New applications for U.S. unemployment benefits fell sharply last week, putting them at their lowest level in almost four years, government data showed.
Yet at least part of the plunge stems from seasonal quirks that might prove temporary, making it harder to gauge the underlying trend in claims and determine whether layoffs will continue to decline.
Jobless claims sank by 50,000 to a seasonally adjusted 352,000 in the week ended Jan 14, the U.S. Labor Department said Thursday. It’s the lowest level since April 2008.
Economists surveyed by MarketWatch had estimated claims would decline to a seasonally adjusted 375,000 from 402,000 in the prior week. Claims from two weeks ago were revised up by 3,000.
In other news, consumer prices were unchanged last month, showing pressures on inflation may be easing. Declining energy costs were offset by increases in food and other items. Core prices, which exclude those two, rose only 0.1%.
And housing starts dropped 4.1% in December, worse than economists were expecting. The housing market has seen a bit of optimism in recent months, but today’s reading further indicates that the recovery for this beleagured industry will continue to be bumpy.
US stock futures were creeping higher prior to the data and maintained those gains after the releases. DJIA futures up 52, S&P 500 futures up 7.
UPDATE: BTIG’s Dan Greenhaus chimes in today’s data. His big takeaway is the claims data tend to showcase the pace of firing, while the monthly jobs report highlights the pace of hiring. So today’s report may indicate that firing is occurring less and less, but that doesn’t necessarily translate to more hiring.
We do not believe that the pace of hiring will be sufficient to reduce the unemployment rate in a particularly rapid fashion but unemployment rate reductions at any speed is better than nothing. At some point in coming months, uncertainty related to Europe and Asia may begin to weigh on U.S. growth which in turn may affect hiring plans, but for now, the improvement in the U.S. economy is reflected in a host of data points including today’s jobless claims number.
Bank of America swung to the black in the fourth quarter as the bank took a lighter hit from mortgage-related issues and gained from its push to sell assets. Shares were up 5.9% to $7.20 in recent premarket trading as revenue exceeded analyst expectations.
Morgan Stanley swung to a fourth-quarter loss as the bank booked a hefty loss related to the settlement of a long-running legal clash and weaker performance in its institutional-securities business. Shares climbed 4.9% to $18.20 premarket as the results still came in ahead of analysts’ expectations.
Johnson Controls’ fiscal first-quarter earnings rose 9.3% on continued strength in the battery maker’s automotive unit, though the company lowered its full-year guidance amid a temporary plant shutdown in China. Shares were down 4.6% at $33.95 premarket.
Knight Capital Group Inc.’s fourth-quarter earnings surged as the company’s market making business continued to post sharply higher earnings amid a jump in trading activity. Shares jumped 6.2% to $12.58 premarket as the results easily topped Wall Street estimates.
UnitedHealth Group Inc.’s fourth-quarter profit rose a stronger-than-expected 21% as the health insurer booked a large jump in revenue at its Optum business and increased enrollments. Shares climbed 0.6% to $54.27 in recent premarket trading.
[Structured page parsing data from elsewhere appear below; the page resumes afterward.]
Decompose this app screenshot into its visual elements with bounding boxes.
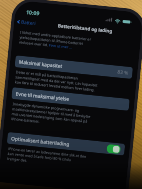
staticText: redusert over tid. Finn ut mer ... bbox=[19, 40, 73, 50]
staticText: 83 % bbox=[117, 69, 129, 77]
button[interactable]: Tilbake til Batteri bbox=[17, 18, 36, 26]
staticText: maskinvaresystemer hjelper til med å bes… bbox=[12, 106, 91, 119]
staticText: iPhone-en lærer av ladevanene dine slik … bbox=[8, 146, 87, 159]
button[interactable]: Optimalisert batterilading på bbox=[106, 144, 121, 154]
staticText: iPhone-batteriet. bbox=[11, 116, 40, 124]
staticText: Batteri bbox=[21, 19, 36, 26]
staticText: Dette er et mål på batterikapasiteten bbox=[16, 69, 79, 81]
staticText: kan føre til redusert levetid mellom hve… bbox=[15, 79, 96, 92]
staticText: I likhet med andre oppladbare batterier … bbox=[20, 30, 92, 42]
button[interactable]: Maksimal kapasitet bbox=[14, 55, 133, 79]
staticText: Evne til maksimal ytelse bbox=[15, 90, 70, 103]
staticText: Innebygde dynamiske programvare- og bbox=[12, 101, 80, 113]
staticText: ytelseskapasiteten til iPhone-batteriet bbox=[19, 34, 84, 46]
staticText: mot uventet nedstenging som kan oppstå p… bbox=[12, 111, 88, 124]
staticText: 10:09 bbox=[26, 8, 40, 16]
staticText: Maksimal kapasitet bbox=[19, 59, 63, 70]
staticText: kan vente med å lade forbi 80 % til du bbox=[8, 151, 72, 162]
staticText: trenger det. bbox=[7, 156, 28, 163]
staticText: Batteritilstand og lading bbox=[58, 22, 113, 34]
staticText: sammenlignet med da det var nytt. Lav ka… bbox=[15, 74, 98, 88]
button[interactable]: Evne til maksimal ytelse bbox=[11, 87, 130, 111]
staticText: Optimalisert batterilading bbox=[11, 135, 70, 148]
button[interactable]: Optimalisert batterilading bbox=[7, 132, 125, 156]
F5 Networks Inc.’s fiscal first-quarter earnings rose 19% as the Internet traffic service provider reported year-over-year sales gains. Shares rose 8.8% to $118 in premarket trading since the results topped the company’s expectations and it issued an upbeat forecast for the current quarter.
EBay Inc.’s fourth-quarter adjusted earnings rose 15% to beat its generally conservative guidance, as the e-commerce operator reported an increasingly common pattern of its payments unit leading growth amid a solid performance in its marketplace division. The company provided mixed guidance for results in the new year. Shares climbed 3.7% to $31.45 premarket.
Xilinx Inc.’s fiscal third-quarter profit fell 17% on weaker revenue from the chip maker’s communications customers, though its earnings per share topped analysts’ estimates. Shares rose 5.2% to $37.13 premarket as the company predicted its fourth-quarter revenue would rebound.
Nokia Corp. will cut the price of its new Lumia 710 smartphone in the U.K. following pressure from U.K. mobile operators who are seeking to stimulate consumer interest in the device, a person familiar with the situation said Thursday. Shares fell 1.4% to $5.59 in recent premarket trading.
BlackRock Inc.’s fourth-quarter profit slipped 16% as the world’s largest money manager by assets booked lower investment advisory fees and securities lending revenue. Shares slid 0.9% to $186.05 in light premarket trading.
Billionaire investor Carl Icahn boosted his stake in WebMD Health Corp. to 11.6%, according to a filing Wednesday with the Securities and Exchange Commission. Shares gained 0.5% to $26.43 in recent premarket trading.
Sealy Corp. reported its fiscal fourth-quarter loss widened, with the mattress maker showing weaker sales and margins. Shares dropped 21% to $1.45 premarket as sales sharply missed analyst expectations.